Kafka okumak müthiş bir deneyimdi, benim edebiyata olan bakışımı değiştirdi. Onu okumak, her şeyden önce, benim için bir özgürlük dersiydi. Birden anlıyorsunuz ki roman gerçeğe öykünmek zorunda değilmiş. Onun kitapları apayrı bir şeydir; özerk bir dünyadır. Bu bağımsız evreni nasıl inşa edeceğiniz tamamen size kalmış. Ama Kafka bize diyor ki; gerçeği amatörce taklit etmek zorunda değilsiniz, tümüyle özgürsünüz, istediğiniz şeyi uydurabilirsiniz, bundan sonrası size bağlı. Önümüzde sayısız olasılık var. Kafka’nın verdiği ders felsefi değil, estetik bir derstir.
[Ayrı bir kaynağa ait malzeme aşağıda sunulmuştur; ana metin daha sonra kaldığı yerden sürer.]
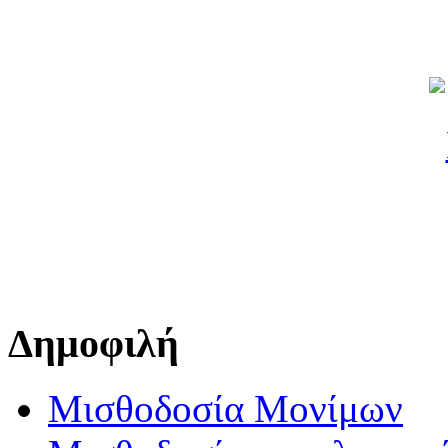
Δημοφιλή
Μισθοδοσία Μονίμων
Bir de bize; roman muhayyilenin konusudur, diyor. Çünkü 19. yüzyılda romanın gözlem yanı Flaubert ile epeyce gelişmişti. Dahice bir şeydi, görmeyi, gözlemlemeyi biliyordu roman. Kafka da işte bu gözlem yetisine tutundu ama yine de, “Hayal gücünü bağlamayı ve sonra özgür bırakmayı bilmek gerek.” dedi. Kafka’daki düş gücü yoğunluğu -belirli bir aralıktaki düş gücü miktarını ölçebilseydik eğer- başka herhangi bir yazardan yüz kat daha fazladır. Kafka’nın çağrısı ise şöyledir: Kendinizi serbest bırakın.

Ludvik karakteriniz “büyümeyi beklemenin korkunç huzursuzluğu” üzerine kafa yoruyor. İlk romanınızı yazmaya 30’lu yaşlarınızın başında başladınız. Peki, yazmaya neden daha önce başlamadınız?

Otuz yaşından önce roman yazmayı hayal edemiyorum bile. Başarılı olunabildiğini düşünmüyorum. O yaşta, insanda deneyim eksikliğinin yanında bir zaman deneyiminden yoksunluk da oluyor. O zamanlar kendimi çok genç hissediyordum, otuz üç yaşındaydım ki bu gerçekten de genç bir yaş. Dolayısıyla gençlik eleştirileri hep ilgimi çekmiştir. Bunu karamsar bir tavırla değil, bir tür özeleştiri olarak yapıyordum çünkü gençliğimi hatırlayınca herhangi bir coşku ya da şiirsel bir nostalji duymuyorum. Düşününce çok geçmeden kendime, “Şu ahmak hâllerimi tekrar görmek istemezdim.” diyorum. Yirmi yaşında kendimle barışık değildim. O yaştayken her açıdan bir ahmak olduğumu düşünüyorum ve şu anki bakışım da o yaşların kendisine yönelttiğim şüpheci tavırdan ileri geliyor, özellikle konu belli bir coşkunluğa gelince.

Bazı eserlerinizi, mesela Kafka üzerine yazdığınız metni, Çekçe yerine Fransızca olarak kaleme aldınız. Bir başka dilde çalışmak yazma biçiminizi değiştirdi mi?

Değişen tek şey çevirmenlerle olan irtibatınız oluyor, çünkü bir yazar, metnine çevirmenin aynasından bakar. Çevirmenlerin yazdıklarınıza karşı tutumlarını devamlı olarak denetleme hâlinde olduğunuz için sizde de bir şeyler değişiyor. Böylelikle başka bir dile çevriliyor olmak sizi müthiş bir netliğe itiyor.

Gelgelelim, çevirmesi en güç olan şeylerden biri de düz yazının kendine has ritmi…

Bilirsiniz, çevirinin temelinde sadakate istekli olmak yatar. Çevirmenlerin çoğunda eksik olan şey de budur. Ritimden dolayı- ritim nedir? Ritim, sözgelimi, kullandığınız noktalama işaretleridir, bir sözcüğün tekrarıdır. Art arda üç cümleye de aynı sözcükle başlarsınız bu şekilde belirli bir ayinsel ritim oluşturursunuz. Sadık olmak için bu yeterlidir. Ahenk, böylelikle tümüyle muhafaza edilir.